» PROMPT
No pictures are to be included when the entries below are reproduced exactly.

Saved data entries
──────────
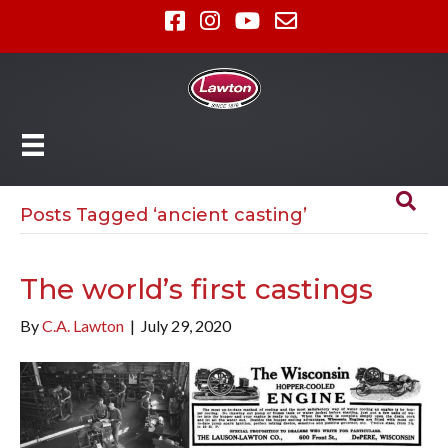
Posts Tagged ‘ancient casting’
The world’s first castings
By
C.A. Lawton
|
July 29, 2020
──────────
» REPLY TO THE TASK
Posts Tagged ‘ancient casting’
The world’s first castings
By
C.A. Lawton
|
July 29, 2020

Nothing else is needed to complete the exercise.